God of War review copies went out weeks ago, and journalists and content creators have gotten to play the game as much as they’ve wanted before launch, with fans just getting their hands on it for the first time yesterday.

While I always try to be cautious about spoilers for games when I get my hands on them in advance, I’ve tried to be super careful when it comes to God of War. I think even describing the overall plotline of the game, ie. why you and your son are doing anything at all in the story, is a spoiler, so I’ve been as detail-light as humanly possible. Livestreams that go past the first five minutes start to get into important spoiler territory. So I’ve been ultra-safe.

But with a bunch of disclaimers, I do want to talk about one aspect of God of War that has been so hard not to spoil when talking about the game. I’m not talking about some grand plot twist per se, but something else. But even describing what I mean would itself, be a spoiler.

So with this said, what I’m talking about happens when you are about to go to Helheim in the game. It’s not super far in, but it’s a decent ways into the central story. I do think many avid players will probably get there pretty soon, if they haven’t already, so I wanted to discuss it with someone since I’ve been waiting weeks to do so.

God of War

Is four paragraphs of disclaimers and a photo enough of a buffer? Okay, well I tried. Spoilers ahead.

I’m talking about the reveal that the Leviathan Axe is not your only weapon, but you do, in fact, get to strap on the famous Blades of Chaos once again.

It’s a great sequence, one where you learn that your frozen axe will do nothing against the icy hordes of Hel, and Kratos, much to his dismay, realizes that he needs to return to a past that he hoped would stay buried. You go home for the first time since the game started, and you’re forced to fight ice demons with your bare fists, clumsily, since your axe doesn’t work. But then you re-chain your blades (taunted by a ghostly Athena as you do so), and then tear new ice monsters apart with fiery chaos in a glorious sequence that had me grinning from ear-to-ear. I literally yelped out loud once I figured out we were getting the Blades back.

I really, really have tried not to ruin this for anyone because it’s one of the game’s greatest moments. But it has made it very&nbsp;hard to write about the game, take screenshots or capture footage. This is a rare case when a core element of gameplay is actually a spoiler in and of itself. I can’t take screencaps or record footage after this point because even just looking at Kratos, you can see the Blades are strapped to his back.

I can’t really write spoiler-free combat guides because the Blades of Chaos make up an entirely new skill tree that you don’t even know exists until you get to this point in the game.

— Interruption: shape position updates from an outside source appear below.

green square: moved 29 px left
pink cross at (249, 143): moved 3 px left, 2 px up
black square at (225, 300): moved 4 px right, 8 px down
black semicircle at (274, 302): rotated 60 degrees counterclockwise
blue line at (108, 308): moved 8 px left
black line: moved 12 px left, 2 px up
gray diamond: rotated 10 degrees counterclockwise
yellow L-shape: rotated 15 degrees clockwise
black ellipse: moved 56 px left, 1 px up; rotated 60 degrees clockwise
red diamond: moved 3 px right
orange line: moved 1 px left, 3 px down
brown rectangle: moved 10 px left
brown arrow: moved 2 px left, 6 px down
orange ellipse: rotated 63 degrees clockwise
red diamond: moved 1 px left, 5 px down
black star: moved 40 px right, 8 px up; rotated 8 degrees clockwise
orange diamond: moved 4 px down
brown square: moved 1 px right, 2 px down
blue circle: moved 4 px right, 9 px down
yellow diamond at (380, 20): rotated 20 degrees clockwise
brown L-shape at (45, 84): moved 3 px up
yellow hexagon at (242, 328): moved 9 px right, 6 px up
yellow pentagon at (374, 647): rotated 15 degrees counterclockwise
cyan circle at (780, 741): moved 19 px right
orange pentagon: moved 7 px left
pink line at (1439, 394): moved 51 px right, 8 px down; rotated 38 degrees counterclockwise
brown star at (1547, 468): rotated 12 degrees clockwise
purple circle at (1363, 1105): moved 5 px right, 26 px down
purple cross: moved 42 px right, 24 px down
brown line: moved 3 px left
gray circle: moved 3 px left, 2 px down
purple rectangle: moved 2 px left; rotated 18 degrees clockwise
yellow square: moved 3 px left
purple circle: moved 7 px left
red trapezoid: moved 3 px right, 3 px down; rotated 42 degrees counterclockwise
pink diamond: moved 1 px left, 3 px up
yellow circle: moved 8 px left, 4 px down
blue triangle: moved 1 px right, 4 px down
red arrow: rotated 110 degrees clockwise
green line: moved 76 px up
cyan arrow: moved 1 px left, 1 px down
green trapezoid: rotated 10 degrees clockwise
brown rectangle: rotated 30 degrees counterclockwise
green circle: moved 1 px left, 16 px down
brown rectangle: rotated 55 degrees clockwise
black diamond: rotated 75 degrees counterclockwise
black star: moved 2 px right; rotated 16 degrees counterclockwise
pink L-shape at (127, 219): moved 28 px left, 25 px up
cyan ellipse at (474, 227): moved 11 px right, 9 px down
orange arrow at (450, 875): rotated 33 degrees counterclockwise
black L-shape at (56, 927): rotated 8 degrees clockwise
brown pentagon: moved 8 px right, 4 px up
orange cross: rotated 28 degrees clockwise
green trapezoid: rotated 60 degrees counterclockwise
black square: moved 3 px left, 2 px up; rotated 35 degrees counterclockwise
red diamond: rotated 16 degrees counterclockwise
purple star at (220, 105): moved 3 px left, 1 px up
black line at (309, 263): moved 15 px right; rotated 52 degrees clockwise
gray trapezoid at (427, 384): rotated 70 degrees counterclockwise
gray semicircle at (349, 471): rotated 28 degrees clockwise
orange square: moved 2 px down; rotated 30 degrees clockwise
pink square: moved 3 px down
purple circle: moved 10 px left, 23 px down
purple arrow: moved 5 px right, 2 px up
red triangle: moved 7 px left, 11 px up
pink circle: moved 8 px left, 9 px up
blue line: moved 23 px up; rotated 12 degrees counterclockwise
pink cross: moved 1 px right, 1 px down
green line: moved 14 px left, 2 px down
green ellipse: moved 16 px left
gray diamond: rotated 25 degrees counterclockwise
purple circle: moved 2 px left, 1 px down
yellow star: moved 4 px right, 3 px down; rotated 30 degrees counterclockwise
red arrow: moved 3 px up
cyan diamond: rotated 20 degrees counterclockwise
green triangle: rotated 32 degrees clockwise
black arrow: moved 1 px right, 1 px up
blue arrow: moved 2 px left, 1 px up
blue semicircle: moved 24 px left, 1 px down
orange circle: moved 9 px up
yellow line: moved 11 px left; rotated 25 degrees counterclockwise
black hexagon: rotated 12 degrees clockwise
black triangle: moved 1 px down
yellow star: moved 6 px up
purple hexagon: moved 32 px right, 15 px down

I’ve had to write all my guide content pretending that the Leviathan Axe is the only weapon you ever have just because I don’t want to give this reveal away.

The Blades in question

And yet clearly I can’t restrain myself that much because I wanted to write this article. I’m just hoping that other people loved this moment as much as I did, and understand how weird it would be to cover the game when Kratos getting the Blades of Chaos back is a big spoiler. I mean, it may have seemed inevitable to some, but I didn’t see it happening until it was actually going down, and it made for a really stellar moment.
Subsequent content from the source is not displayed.